*** Input records

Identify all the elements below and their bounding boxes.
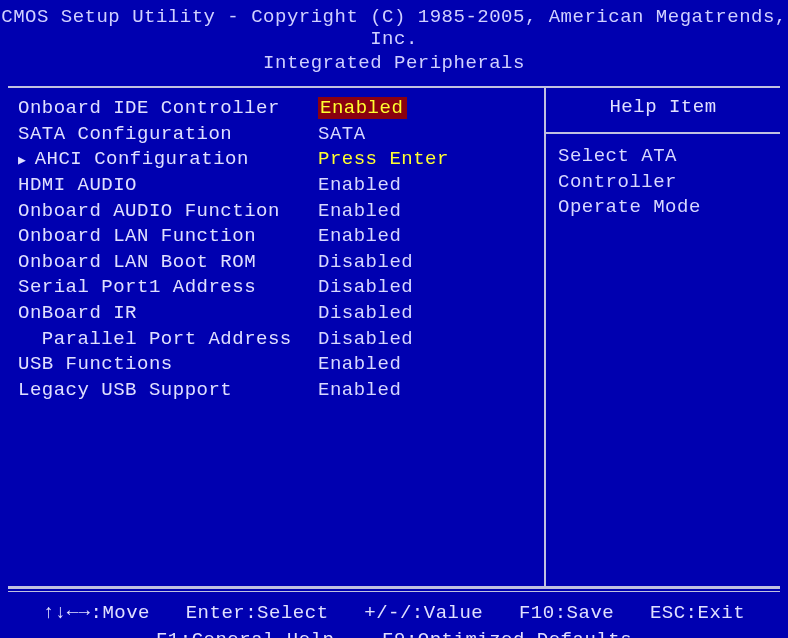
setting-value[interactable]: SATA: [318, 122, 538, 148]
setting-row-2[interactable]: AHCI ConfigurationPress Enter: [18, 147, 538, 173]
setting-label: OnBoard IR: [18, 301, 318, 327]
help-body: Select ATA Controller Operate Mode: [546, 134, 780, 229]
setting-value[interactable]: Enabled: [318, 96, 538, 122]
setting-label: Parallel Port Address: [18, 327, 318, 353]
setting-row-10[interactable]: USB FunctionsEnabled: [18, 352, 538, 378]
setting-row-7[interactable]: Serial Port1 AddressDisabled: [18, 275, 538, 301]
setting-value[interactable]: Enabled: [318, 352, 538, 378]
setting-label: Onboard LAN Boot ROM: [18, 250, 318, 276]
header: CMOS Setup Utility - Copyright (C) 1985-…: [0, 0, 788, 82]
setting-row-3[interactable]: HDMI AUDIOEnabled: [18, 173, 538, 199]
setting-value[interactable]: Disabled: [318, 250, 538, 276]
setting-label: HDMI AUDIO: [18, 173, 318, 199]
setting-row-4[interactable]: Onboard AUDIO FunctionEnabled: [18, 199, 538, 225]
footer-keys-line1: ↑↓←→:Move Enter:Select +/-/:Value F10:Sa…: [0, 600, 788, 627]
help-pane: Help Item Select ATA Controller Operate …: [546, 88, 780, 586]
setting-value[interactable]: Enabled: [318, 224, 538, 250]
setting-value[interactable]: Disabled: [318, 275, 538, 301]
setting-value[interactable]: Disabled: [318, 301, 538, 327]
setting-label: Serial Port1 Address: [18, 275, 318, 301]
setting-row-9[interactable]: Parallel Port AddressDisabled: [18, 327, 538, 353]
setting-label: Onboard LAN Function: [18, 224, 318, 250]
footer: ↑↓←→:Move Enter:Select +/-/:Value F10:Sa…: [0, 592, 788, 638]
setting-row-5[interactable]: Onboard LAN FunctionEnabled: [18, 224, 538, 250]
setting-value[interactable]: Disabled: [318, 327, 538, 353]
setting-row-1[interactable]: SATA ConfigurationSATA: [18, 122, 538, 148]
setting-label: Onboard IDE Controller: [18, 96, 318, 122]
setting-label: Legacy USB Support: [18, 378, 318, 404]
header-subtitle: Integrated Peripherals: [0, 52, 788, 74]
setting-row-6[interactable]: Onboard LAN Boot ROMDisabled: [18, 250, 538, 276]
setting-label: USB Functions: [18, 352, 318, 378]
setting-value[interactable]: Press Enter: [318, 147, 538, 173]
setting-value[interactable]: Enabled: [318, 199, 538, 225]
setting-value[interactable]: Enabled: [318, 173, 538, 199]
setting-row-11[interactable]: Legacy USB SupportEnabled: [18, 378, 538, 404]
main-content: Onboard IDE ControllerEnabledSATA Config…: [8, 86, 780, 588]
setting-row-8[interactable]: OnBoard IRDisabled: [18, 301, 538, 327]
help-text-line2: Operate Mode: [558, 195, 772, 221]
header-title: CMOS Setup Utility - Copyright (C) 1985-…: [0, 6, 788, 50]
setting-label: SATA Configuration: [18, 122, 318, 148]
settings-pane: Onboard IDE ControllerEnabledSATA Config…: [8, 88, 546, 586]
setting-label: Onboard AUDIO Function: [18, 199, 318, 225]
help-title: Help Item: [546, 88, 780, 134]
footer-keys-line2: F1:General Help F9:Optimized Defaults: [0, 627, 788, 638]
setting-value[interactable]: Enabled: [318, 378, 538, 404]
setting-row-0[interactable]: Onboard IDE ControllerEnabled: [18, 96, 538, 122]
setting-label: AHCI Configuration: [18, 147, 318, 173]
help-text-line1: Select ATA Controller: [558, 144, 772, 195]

******

**Problem requirements:** Give back the entries verbatim but drop every picture.

**Result:**
Identify all the elements below and their bounding boxes.
setting-value[interactable]: SATA: [318, 122, 538, 148]
setting-row-2[interactable]: AHCI ConfigurationPress Enter: [18, 147, 538, 173]
setting-label: OnBoard IR: [18, 301, 318, 327]
help-body: Select ATA Controller Operate Mode: [546, 134, 780, 229]
setting-value[interactable]: Enabled: [318, 96, 538, 122]
setting-label: Parallel Port Address: [18, 327, 318, 353]
setting-row-10[interactable]: USB FunctionsEnabled: [18, 352, 538, 378]
setting-row-7[interactable]: Serial Port1 AddressDisabled: [18, 275, 538, 301]
setting-value[interactable]: Enabled: [318, 352, 538, 378]
setting-label: Onboard LAN Boot ROM: [18, 250, 318, 276]
header: CMOS Setup Utility - Copyright (C) 1985-…: [0, 0, 788, 82]
setting-row-3[interactable]: HDMI AUDIOEnabled: [18, 173, 538, 199]
setting-value[interactable]: Disabled: [318, 250, 538, 276]
setting-label: HDMI AUDIO: [18, 173, 318, 199]
setting-row-4[interactable]: Onboard AUDIO FunctionEnabled: [18, 199, 538, 225]
footer-keys-line1: ↑↓←→:Move Enter:Select +/-/:Value F10:Sa…: [0, 600, 788, 627]
help-pane: Help Item Select ATA Controller Operate …: [546, 88, 780, 586]
setting-value[interactable]: Enabled: [318, 224, 538, 250]
setting-value[interactable]: Disabled: [318, 275, 538, 301]
setting-value[interactable]: Disabled: [318, 301, 538, 327]
setting-label: Serial Port1 Address: [18, 275, 318, 301]
setting-row-9[interactable]: Parallel Port AddressDisabled: [18, 327, 538, 353]
setting-label: Onboard LAN Function: [18, 224, 318, 250]
footer: ↑↓←→:Move Enter:Select +/-/:Value F10:Sa…: [0, 592, 788, 638]
setting-row-5[interactable]: Onboard LAN FunctionEnabled: [18, 224, 538, 250]
setting-value[interactable]: Disabled: [318, 327, 538, 353]
setting-row-1[interactable]: SATA ConfigurationSATA: [18, 122, 538, 148]
setting-label: Onboard IDE Controller: [18, 96, 318, 122]
setting-label: Legacy USB Support: [18, 378, 318, 404]
header-subtitle: Integrated Peripherals: [0, 52, 788, 74]
setting-row-6[interactable]: Onboard LAN Boot ROMDisabled: [18, 250, 538, 276]
setting-label: USB Functions: [18, 352, 318, 378]
setting-value[interactable]: Press Enter: [318, 147, 538, 173]
setting-value[interactable]: Enabled: [318, 199, 538, 225]
setting-value[interactable]: Enabled: [318, 173, 538, 199]
setting-row-11[interactable]: Legacy USB SupportEnabled: [18, 378, 538, 404]
main-content: Onboard IDE ControllerEnabledSATA Config…: [8, 86, 780, 588]
setting-row-8[interactable]: OnBoard IRDisabled: [18, 301, 538, 327]
help-text-line2: Operate Mode: [558, 195, 772, 221]
header-title: CMOS Setup Utility - Copyright (C) 1985-…: [0, 6, 788, 50]
setting-label: SATA Configuration: [18, 122, 318, 148]
settings-pane: Onboard IDE ControllerEnabledSATA Config…: [8, 88, 546, 586]
setting-label: Onboard AUDIO Function: [18, 199, 318, 225]
help-title: Help Item: [546, 88, 780, 134]
footer-keys-line2: F1:General Help F9:Optimized Defaults: [0, 627, 788, 638]
setting-value[interactable]: Enabled: [318, 378, 538, 404]
setting-row-0[interactable]: Onboard IDE ControllerEnabled: [18, 96, 538, 122]
setting-label: AHCI Configuration: [18, 147, 318, 173]
help-text-line1: Select ATA Controller: [558, 144, 772, 195]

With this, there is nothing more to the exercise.